The first day, Banks worried over making her rental apartment cheerful and comfortable, priding herself on creating a shelf from a box top, wishing she could sew a calico cushion for her chair. But soon, her focus shifted entirely to food. She thought about it all the time. By the end of the second day, she was already down to $1 and hungry, needing another loaf of bread. She spent three hours looking for a chicken within her budget, and when she tried to cook it, it was painfully tough. Like so many stunt reporters, her body offered proof of her claims: “My head aches and my eyes ache with poor food and worrying over it.” Meager breakfasts sapped her energy and, when she got home from work, she was often tempted to go to bed rather than cook a meal. By the fifth day, she declared, “No working girl can live comfortably on $3 a week. . . . It is a shame to ask a girl to do it.” By the end of her experiment, all but two cents of her money was gone, leaving her nothing for an emergency doctor visit, a new plate to replace the one she’d cracked, or more oil for the stove if a cold wind blew in. On the final day, she accepted an invitation to dinner with a “girl bachelor” who bought a more expensive chicken that tasted much better. In addition, the paper held a contest with the prize being Banks’s humble apartment, the one she’d obtained and furnished for the story,
with three months’ rent paid.
Banks insisted she hated this kind of reporting, found it “loathsome.” Certainly, it would be hard to admit you liked something so universally condemned. And yet.
This life was more free than almost any other option. In the morning, a reporter might put on a corset, pull on stockings, lace up practical boots that could take her from Central Park to City Hall, step into a wide-bottomed cotton skirt that allowed for jumping on streetcars or chasing down an interview and wouldn’t be ruined by contact with a little dirt. A short jacket went over an unfussy striped shirtwaist. A silk tie, like a man would wear, could be tied around the neck. She might put her hair up and back, and pin on a straw sailor hat that could provide shade and take a battering. Then she’d be ready to take off, like a tennis player, or a bicyclist, or the other modern women who peppered the World’s pages.

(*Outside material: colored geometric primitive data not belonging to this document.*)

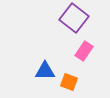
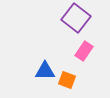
purple square: moved 2 px right
orange square: moved 2 px left, 2 px up
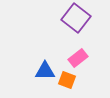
pink rectangle: moved 6 px left, 7 px down; rotated 18 degrees clockwise
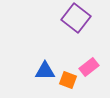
pink rectangle: moved 11 px right, 9 px down
orange square: moved 1 px right
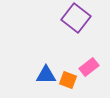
blue triangle: moved 1 px right, 4 px down
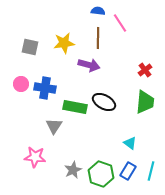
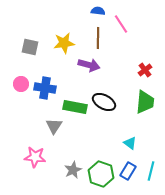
pink line: moved 1 px right, 1 px down
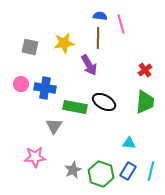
blue semicircle: moved 2 px right, 5 px down
pink line: rotated 18 degrees clockwise
purple arrow: rotated 45 degrees clockwise
cyan triangle: moved 1 px left; rotated 32 degrees counterclockwise
pink star: rotated 10 degrees counterclockwise
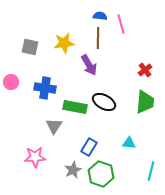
pink circle: moved 10 px left, 2 px up
blue rectangle: moved 39 px left, 24 px up
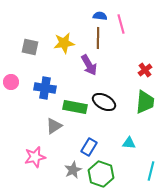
gray triangle: rotated 24 degrees clockwise
pink star: rotated 10 degrees counterclockwise
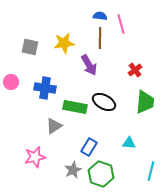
brown line: moved 2 px right
red cross: moved 10 px left
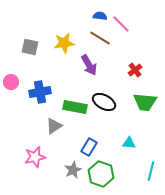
pink line: rotated 30 degrees counterclockwise
brown line: rotated 60 degrees counterclockwise
blue cross: moved 5 px left, 4 px down; rotated 20 degrees counterclockwise
green trapezoid: rotated 90 degrees clockwise
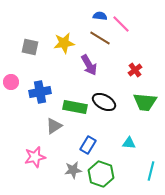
blue rectangle: moved 1 px left, 2 px up
gray star: rotated 18 degrees clockwise
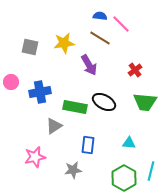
blue rectangle: rotated 24 degrees counterclockwise
green hexagon: moved 23 px right, 4 px down; rotated 10 degrees clockwise
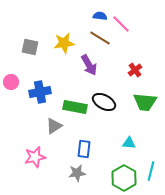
blue rectangle: moved 4 px left, 4 px down
gray star: moved 4 px right, 3 px down
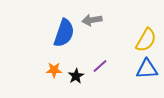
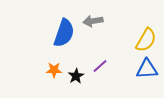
gray arrow: moved 1 px right, 1 px down
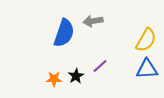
orange star: moved 9 px down
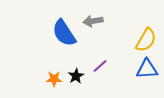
blue semicircle: rotated 128 degrees clockwise
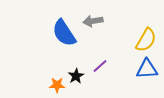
orange star: moved 3 px right, 6 px down
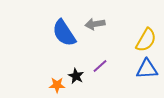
gray arrow: moved 2 px right, 3 px down
black star: rotated 14 degrees counterclockwise
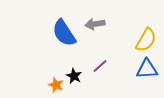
black star: moved 2 px left
orange star: moved 1 px left; rotated 21 degrees clockwise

As she wrote in Autobiography of a “Newspaper Girl” about her New York reporting:
As the days and the weeks went on I could even feel myself growing, growing in grace, growing in charity, putting aside such narrow creeds and prejudices as had been a part of my up-bringing, and were, perhaps, in their place and time, good and wholesome for the girl, but cramping, distorting, warping to the woman. Life! Life! Seething life was all about me. The life of a great city, its riches, its poverty, its sin, its virtue, its sorrows. . . . I entered it and, while I studied, became a part of it, learning how akin was all humanity, after all, and how large a place had environment and circumstance in the making a character and the molding of destiny.